Using the entries that follow, transcribe only the lines from the line with "ccordobamejia@hotmail.com" to the line with "Es la ‘colonización’", both included, exactly as they stand and without pictures.
-- Opening Marker --
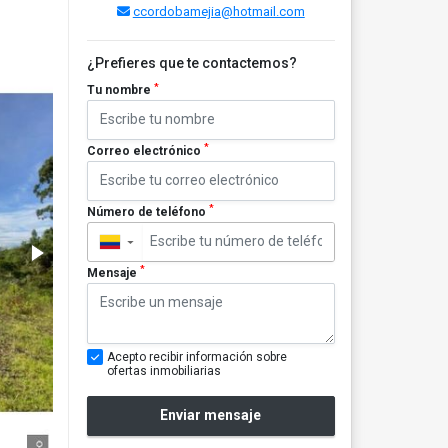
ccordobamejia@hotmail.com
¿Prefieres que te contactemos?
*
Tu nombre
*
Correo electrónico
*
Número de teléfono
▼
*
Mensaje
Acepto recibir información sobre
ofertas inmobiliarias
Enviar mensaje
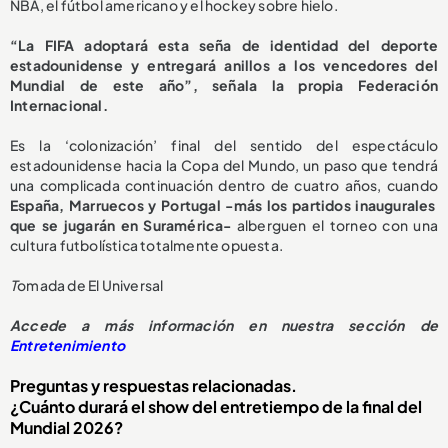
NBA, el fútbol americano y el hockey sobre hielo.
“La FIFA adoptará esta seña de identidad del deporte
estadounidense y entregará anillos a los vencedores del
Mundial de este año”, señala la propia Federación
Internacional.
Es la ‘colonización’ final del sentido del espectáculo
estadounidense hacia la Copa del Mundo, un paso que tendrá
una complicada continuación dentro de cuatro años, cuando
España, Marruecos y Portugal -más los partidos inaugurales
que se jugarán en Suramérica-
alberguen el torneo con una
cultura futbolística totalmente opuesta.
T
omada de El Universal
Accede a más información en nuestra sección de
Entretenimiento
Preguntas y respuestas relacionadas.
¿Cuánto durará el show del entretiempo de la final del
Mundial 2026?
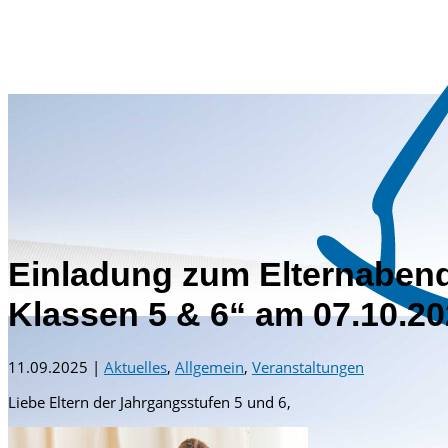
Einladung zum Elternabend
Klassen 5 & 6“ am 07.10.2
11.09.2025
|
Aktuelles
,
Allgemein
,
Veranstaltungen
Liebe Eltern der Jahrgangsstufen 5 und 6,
-- Closing Marker --
-- Opening Marker --
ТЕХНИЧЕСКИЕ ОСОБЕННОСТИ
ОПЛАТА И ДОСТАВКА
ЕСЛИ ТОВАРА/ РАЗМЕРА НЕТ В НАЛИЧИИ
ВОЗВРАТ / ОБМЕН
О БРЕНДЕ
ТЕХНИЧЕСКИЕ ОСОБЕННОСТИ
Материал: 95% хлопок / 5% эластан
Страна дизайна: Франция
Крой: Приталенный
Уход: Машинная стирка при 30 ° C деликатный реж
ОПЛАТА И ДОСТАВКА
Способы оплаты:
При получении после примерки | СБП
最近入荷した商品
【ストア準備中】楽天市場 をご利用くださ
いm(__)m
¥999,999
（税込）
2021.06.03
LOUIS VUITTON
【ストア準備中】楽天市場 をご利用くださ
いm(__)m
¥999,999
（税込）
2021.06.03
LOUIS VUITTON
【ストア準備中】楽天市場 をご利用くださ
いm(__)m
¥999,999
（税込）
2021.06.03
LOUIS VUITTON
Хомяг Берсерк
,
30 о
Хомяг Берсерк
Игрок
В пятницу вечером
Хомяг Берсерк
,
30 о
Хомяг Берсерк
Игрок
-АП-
-- Closing Marker --
_Output for this task_
ccordobamejia@hotmail.com
¿Prefieres que te contactemos?
*
Tu nombre
*
Correo electrónico
*
Número de teléfono
▼
*
Mensaje
Acepto recibir información sobre
ofertas inmobiliarias
Enviar mensaje
NBA, el fútbol americano y el hockey sobre hielo.
“La FIFA adoptará esta seña de identidad del deporte
estadounidense y entregará anillos a los vencedores del
Mundial de este año”, señala la propia Federación
Internacional.
Es la ‘colonización’ final del sentido del espectáculo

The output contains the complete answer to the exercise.